二世帯住宅の相続では、一定の要件を満たすことで受けられる「小規模宅地等の特例」がポイントとなります。

今回は、二世帯住宅相続の特徴や注意点、小規模宅地等の特例についてお届けしたいと思います。

まずは、小規模宅地等の特例について簡単におさらいしておくことにしましょう。

被相続人等が相続開始の直前に自宅の敷地として使っている土地等や事業用として使っている土地等について、一定の要件を満たす場合に土地等の評価額を減額して相続税を計算する制度です。

事業用として使っている土地等については50%または80%、自宅として使っている土地等については80%が減額されます。

被相続人の自宅の敷地の場合、

小規模宅地等の特例が使えるのは、被相続人の配偶者、被相続人と同居していた親族や、特定の条件にある自宅を所有していない親族になります。

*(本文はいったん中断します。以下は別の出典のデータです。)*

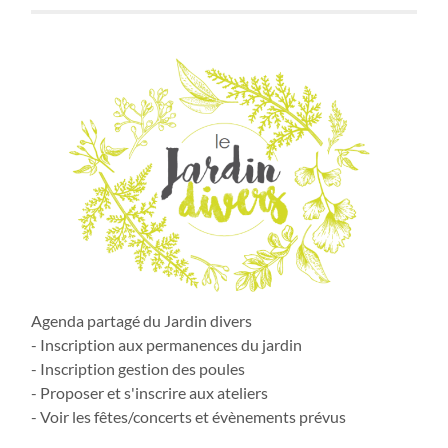
Agenda partagé du Jardin divers
- Inscription aux permanences du jardin
- Inscription gestion des poules
- Proposer et s'inscrire aux ateliers
- Voir les fêtes/concerts et évènements prévus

一定条件を満たせば、同居していない親族でも制度利用することができます。

※関連記事 ⇒ こちら

税制改正による4つの要件緩和

小規模宅地等の特例ですが、平成27年以降の税制改正でかなり使いやすくなりました。

改正以前は特定居住用宅地等の限度面積は240㎡ですが、

改正後は330㎡まで拡充されました。

減額される割合は80%のまま変わりません。

 

特定居住用宅地等の特例(330㎡まで80%減額)と

特定事業用宅地等の特例(400㎡まで80%減額)が完全併用可能となり

最大で730㎡の宅地まで80%減額が可能になりました。

改正以前は外階段で玄関が別々にあるような二世帯住宅は被相続人が

居住している部分の宅地だけに特例の適用がありましたが、

改正後は内部で行き来が出来るか否かに関わらず、

敷地全体を被相続人が居住していた宅地として特例が可能になりました。

 

介護保険法に規定する要介護認定や要支援認定を受けた方が、

老人ホーム等に入居したことにより自宅に居住しなくなった場合も、

老人ホーム等に入居前の居住地に特定居住用宅地等の適用がされることになりました。

 

※共有記事 ⇒ こちら(国税庁HPから抜粋)

1棟の建物でも、居住部分を区分所有登記している場合は、

小規模宅地等の特例を適用できません。

また、土地・建物を共有名義で登記していた場合は、

被相続人の共有持分が小規模宅地等の特例の対象になります。

二世帯住宅であれば、

区分所有登記がなされていて別々の区分に居住してる場合は同居とはみなされず、

小規模宅地等の特例が適用できません。

二世帯住宅で被相続人と同居していた息子が相続人となるケースの場合、

建物を登記するときの方法としては、以下の3つに分けることができます。

※区分登記とは一棟の建物を部分的に分けて、その部分のみを一つの登記簿として登記することをいいます。 

上記の(1)(2)の2つのケースについては、

相続開始時点で被相続人と親族(息子)が同居しているとみなされるため、

要件を満たせば小規模宅地等の特例を使うことが可能です。

しかし、(3)の二世帯住宅の建物を区分登記していた場合、

別々の家に住んでいたとみなされるため、同居していることにはならず、

小規模宅地等の特例を使うことはできません。

このように、同じ構造の建物であっても登記方法によって、

特例が使えなくなってしまうケースがあるのです。

先述のとおり、1階部分と2階部分が構造上、利用上独立した建物であり、

1階部分は父名義、2階部分は息子名義の区分建物として登記がされている

二世帯住宅の敷地には、小規模宅地等の特例は適用できません。

このように区分登記されている場合は、将来的に相続が発生しても、

小規模宅地の特例を利用するとは出来ないのでしょうか。

いいえ、そんなことはありません。

ひとつの方法として

相続開始前までに区分登記を解消し、単独登記、または共有の登記に直すことで、

特例の対象となることができるはずです。

もし登記の区分を確認したければ、

法務局で登記簿謄本(登記事項証明書)を取得すれば、現在誰の名義なのかわかります。

土地、家、建物、マンションなどの不動産所有者の氏名・住所は、法務局に備えてある登記簿に記載され一般公開されています。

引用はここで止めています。